#### Work instructions:
Pictures are to be left out, and only the lines below starting at the one with "オートサプライ鈴木のメンテナンスチケットが埼玉" and ending at the one with "Regulamin Pracy." are to be reproduced, each exactly, both ends included.

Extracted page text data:
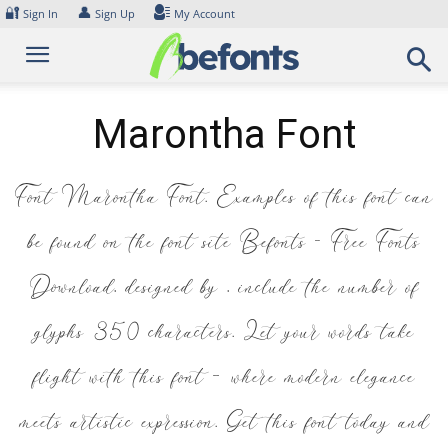
Skip
🔐
👤
Sign In
Sign Up
My Account
to
content
Marontha Font
Font Marontha Font. Examples of this font can
be found on the font site Befonts – Free Fonts
Download, designed by , include the number of
glyphs 350 characters. Let your words take
flight with this font — where modern elegance
meets artistic expression. Get this font today and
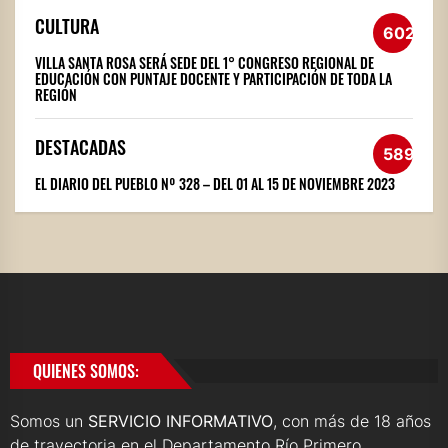
CULTURA
602
VILLA SANTA ROSA SERÁ SEDE DEL 1° CONGRESO REGIONAL DE
EDUCACIÓN CON PUNTAJE DOCENTE Y PARTICIPACIÓN DE TODA LA
REGIÓN
DESTACADAS
589
EL DIARIO DEL PUEBLO Nº 328 – DEL 01 AL 15 DE NOVIEMBRE 2023
QUIENES SOMOS:
Somos un
SERVICIO INFORMATIVO
, con más de 18 años
de trayectoria en el Departamento Río Primero.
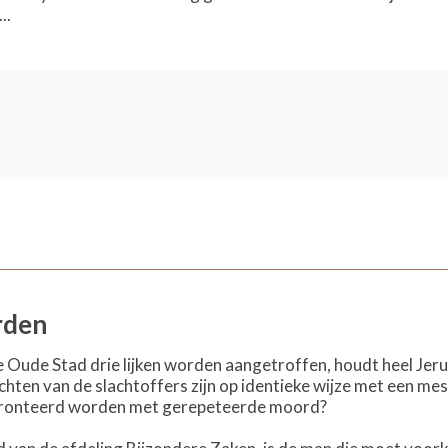
..
rden
e Oude Stad drie lijken worden aangetroffen, houdt heel Jeruz
ten van de slachtoffers zijn op identieke wijze met een mes 
fronteerd worden met gerepeteerde moord?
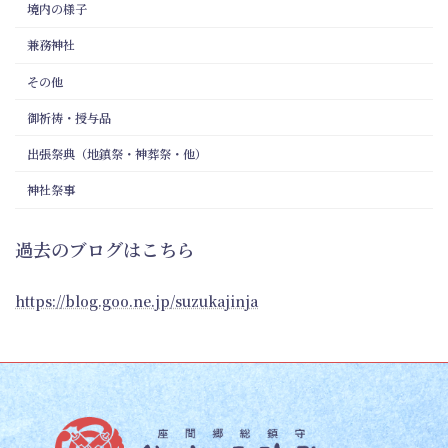
境内の様子
兼務神社
その他
御祈祷・授与品
出張祭典（地鎮祭・神葬祭・他）
神社祭事
過去のブログはこちら
https://blog.goo.ne.jp/suzukajinja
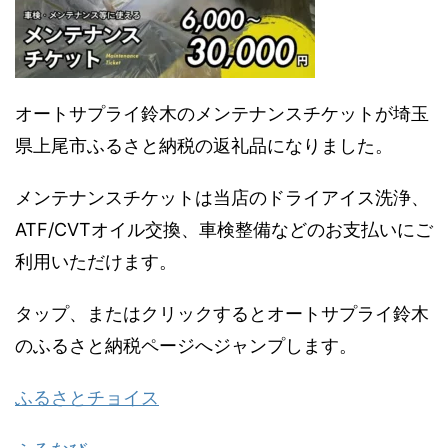
オートサプライ鈴木のメンテナンスチケットが埼玉
県上尾市ふるさと納税の返礼品になりました。
メンテナンスチケットは当店のドライアイス洗浄、
ATF/CVTオイル交換、車検整備などのお支払いにご
利用いただけます。
タップ、またはクリックするとオートサプライ鈴木
のふるさと納税ページへジャンプします。
ふるさとチョイス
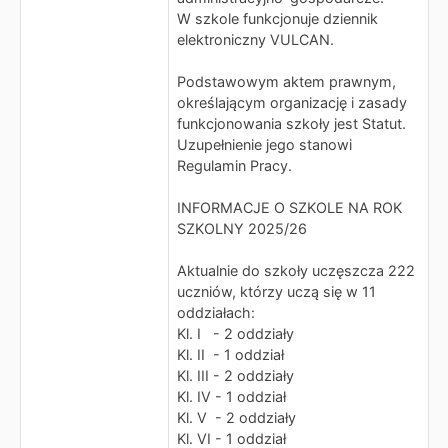
W szkole funkcjonuje dziennik
elektroniczny VULCAN.
Podstawowym aktem prawnym,
określającym organizację i zasady
funkcjonowania szkoły jest Statut.
Uzupełnienie jego stanowi
Regulamin Pracy.
INFORMACJE O SZKOLE NA ROK
SZKOLNY 2025/26
Aktualnie do szkoły uczęszcza 222
uczniów, którzy uczą się w 11
oddziałach:
Kl. I - 2 oddziały
Kl. II - 1 oddział
Kl. III - 2 oddziały
Kl. IV - 1 oddział
Kl. V - 2 oddziały
Kl. VI - 1 oddział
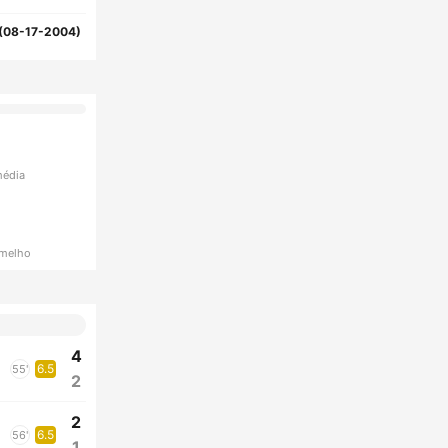
(08-17-2004)
média
rmelho
4
6.5
55'
2
2
6.5
56'
1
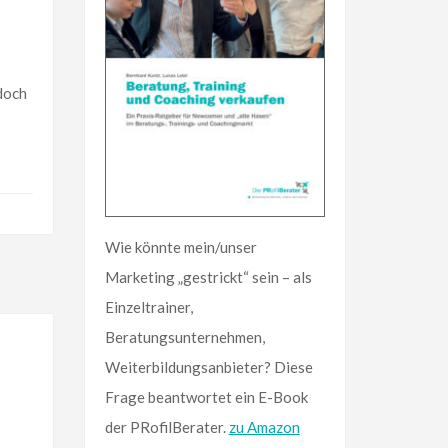
doch
Wie könnte mein/unser
Marketing „gestrickt“ sein – als
Einzeltrainer,
Beratungsunternehmen,
Weiterbildungsanbieter? Diese
Frage beantwortet ein E-Book
der PRofilBerater.
zu Amazon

#### Exercise solution:
オートサプライ鈴木のメンテナンスチケットが埼玉
県上尾市ふるさと納税の返礼品になりました。
メンテナンスチケットは当店のドライアイス洗浄、
ATF/CVTオイル交換、車検整備などのお支払いにご
利用いただけます。
タップ、またはクリックするとオートサプライ鈴木
のふるさと納税ページへジャンプします。
ふるさとチョイス
W szkole funkcjonuje dziennik
elektroniczny VULCAN.
Podstawowym aktem prawnym,
określającym organizację i zasady
funkcjonowania szkoły jest Statut.
Uzupełnienie jego stanowi
Regulamin Pracy.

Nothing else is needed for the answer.